So I’ve been debating all day whether I should share the 20% coupon code for The Perfumed Court, where I get all my niche and hard-to-find fragrances, or if I should protect the sanctity of my signature scents (say that five times fast) and keep mum. In my benevolence, I’ve decided to share with you the codes (TPCanniversary for 20% off on August 1st, TPConeyear for 10% off through August 11th) BUT with the caveat that if you live anywhere near where I live, work, know people, know people who know people, or maybe someday might want to visit because I saw that picture in that magazine about the thing once, that you’re not allowed to order the following perfumes.
The Top 5 Perfumes You Are Not Allowed to Order During the 20% Off Sale at The Perfumed Court:
1. Ormonde Woman by Ormonde Jayne. Out of all the perfumes you’re not allowed to buy, you’re not allowed to buy this one the most because it’s the hardest to find and the easiest to recognize. Composed by Linda Pilkington for Ormonde Jayne, the teensy tiny niche perfumerie in London, Ormonde Jayne Woman is my favorite year-round scent, a lush forest of black hemlock that’s almost hatefully beautiful. It’s the smell of snow and violets crushed under the runners of Catherine the Great’s sledge and I love it so.
2. L’Eau d’Hiver by Jean Claude Ellena for Frederic Malle Editions. This is only number two because you can actually buy it in the United States (exclusively at Barney’s I think) otherwise it would be number one with a bullet. This is, simply put a dizzyingly gorgeous, pristine winter scent and if you wear it around me so help me I will shiv you faster than you can say Guerlinade.

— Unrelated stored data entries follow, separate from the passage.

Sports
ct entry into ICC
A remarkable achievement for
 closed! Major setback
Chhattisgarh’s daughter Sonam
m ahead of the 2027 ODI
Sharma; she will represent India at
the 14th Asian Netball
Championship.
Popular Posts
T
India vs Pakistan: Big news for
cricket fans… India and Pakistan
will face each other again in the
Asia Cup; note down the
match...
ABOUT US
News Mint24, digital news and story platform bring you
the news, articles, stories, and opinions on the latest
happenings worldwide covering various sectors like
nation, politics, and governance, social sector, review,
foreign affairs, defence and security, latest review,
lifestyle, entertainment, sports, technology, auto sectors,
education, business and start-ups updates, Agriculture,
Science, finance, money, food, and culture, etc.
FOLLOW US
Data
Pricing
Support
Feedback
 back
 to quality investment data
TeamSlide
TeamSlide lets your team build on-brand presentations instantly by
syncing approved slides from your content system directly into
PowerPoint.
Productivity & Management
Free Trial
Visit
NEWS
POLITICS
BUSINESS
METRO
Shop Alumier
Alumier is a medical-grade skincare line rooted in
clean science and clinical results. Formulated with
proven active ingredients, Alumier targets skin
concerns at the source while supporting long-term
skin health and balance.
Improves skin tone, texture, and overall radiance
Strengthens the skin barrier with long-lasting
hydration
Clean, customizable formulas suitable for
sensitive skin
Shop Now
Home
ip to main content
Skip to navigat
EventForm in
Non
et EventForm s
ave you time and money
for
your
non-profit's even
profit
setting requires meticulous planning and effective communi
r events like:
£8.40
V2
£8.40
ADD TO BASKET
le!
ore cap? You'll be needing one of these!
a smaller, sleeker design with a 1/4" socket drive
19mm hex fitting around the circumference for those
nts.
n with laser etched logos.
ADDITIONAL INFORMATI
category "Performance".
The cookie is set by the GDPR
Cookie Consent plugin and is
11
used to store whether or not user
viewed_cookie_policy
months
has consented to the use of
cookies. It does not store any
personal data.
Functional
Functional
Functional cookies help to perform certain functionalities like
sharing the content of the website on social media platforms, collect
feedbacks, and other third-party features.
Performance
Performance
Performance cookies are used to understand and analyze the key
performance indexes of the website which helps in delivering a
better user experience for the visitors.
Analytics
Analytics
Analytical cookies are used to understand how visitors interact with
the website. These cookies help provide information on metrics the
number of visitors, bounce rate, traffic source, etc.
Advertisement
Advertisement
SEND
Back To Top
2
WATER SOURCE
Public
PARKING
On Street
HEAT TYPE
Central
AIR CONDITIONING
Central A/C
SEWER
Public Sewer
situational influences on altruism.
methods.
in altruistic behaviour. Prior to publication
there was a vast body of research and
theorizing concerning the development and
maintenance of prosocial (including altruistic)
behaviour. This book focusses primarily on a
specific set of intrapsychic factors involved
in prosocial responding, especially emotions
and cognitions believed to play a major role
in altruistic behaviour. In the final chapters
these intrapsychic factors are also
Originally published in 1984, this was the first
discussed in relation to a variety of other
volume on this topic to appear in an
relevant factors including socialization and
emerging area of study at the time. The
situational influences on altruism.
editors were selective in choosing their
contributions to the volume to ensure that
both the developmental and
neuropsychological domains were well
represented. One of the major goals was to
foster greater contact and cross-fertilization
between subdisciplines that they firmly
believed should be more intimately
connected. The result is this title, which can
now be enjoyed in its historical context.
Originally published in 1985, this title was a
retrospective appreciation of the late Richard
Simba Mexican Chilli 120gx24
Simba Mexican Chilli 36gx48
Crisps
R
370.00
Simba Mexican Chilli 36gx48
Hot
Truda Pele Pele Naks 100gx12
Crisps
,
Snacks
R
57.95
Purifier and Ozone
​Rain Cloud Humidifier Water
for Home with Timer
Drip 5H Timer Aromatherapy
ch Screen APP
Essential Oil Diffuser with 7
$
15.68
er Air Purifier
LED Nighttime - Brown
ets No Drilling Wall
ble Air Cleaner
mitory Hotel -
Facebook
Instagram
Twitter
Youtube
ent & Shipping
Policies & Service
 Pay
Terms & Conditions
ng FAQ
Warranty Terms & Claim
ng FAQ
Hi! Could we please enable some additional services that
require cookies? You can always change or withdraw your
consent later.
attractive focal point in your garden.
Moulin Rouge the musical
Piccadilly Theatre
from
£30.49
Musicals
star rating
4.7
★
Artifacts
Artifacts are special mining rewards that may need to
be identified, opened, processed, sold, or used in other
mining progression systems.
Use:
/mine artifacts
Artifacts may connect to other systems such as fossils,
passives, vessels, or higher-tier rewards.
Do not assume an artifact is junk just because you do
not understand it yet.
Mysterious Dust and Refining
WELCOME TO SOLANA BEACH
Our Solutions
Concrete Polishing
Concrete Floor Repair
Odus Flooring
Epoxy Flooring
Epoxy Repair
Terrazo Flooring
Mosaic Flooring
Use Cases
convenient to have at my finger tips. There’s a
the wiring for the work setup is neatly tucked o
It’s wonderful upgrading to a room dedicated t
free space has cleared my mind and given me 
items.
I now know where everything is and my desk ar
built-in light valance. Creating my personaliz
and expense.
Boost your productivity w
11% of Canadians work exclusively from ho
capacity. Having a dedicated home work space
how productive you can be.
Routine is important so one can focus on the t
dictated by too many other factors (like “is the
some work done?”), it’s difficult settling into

Clean but not “clean smelling” It is melted snow, fern, bergamot and lovely, lovely hawthorn.
3. Angélique Encens by Creed. If you have ever been in an empty cathedral at three o’clock on Christmas morning with half a fortune cookie in one pocket, I don’t need to tell you what this smells like. Actually, if you’ve ever been in an empty cathedral at three o’clock on Christmas morning with half a fortune cookie in your pocket I want to be your friend and buy you beer.
4. Jasmin et Cigarette by Etat Libre d’Orange. I don’t smoke. I’ve never smoked. The closest thing I’ve ever come to smoking is swinging the censer at church, but I’m not even allowed to do that anymore since I’m a bit, um, overzealous, but seriously…that’s what insurance is for. There’s just something a little dirty and glam about this, the only ELO fragrance that doesn’t make want to murder myself (their Magnificent Secretions smells like violated corpse. Srsly.) it’s the morning after the night before in all its filthy glory.
5. Bigarade Concentrée by Jean Claude Ellena for Frederic Malle Editions. Bitter orange. So. Much. Bitter. Orange. It’s like a riddle. How much more bitter orange can it be? And the answer is none. None more bitter orange.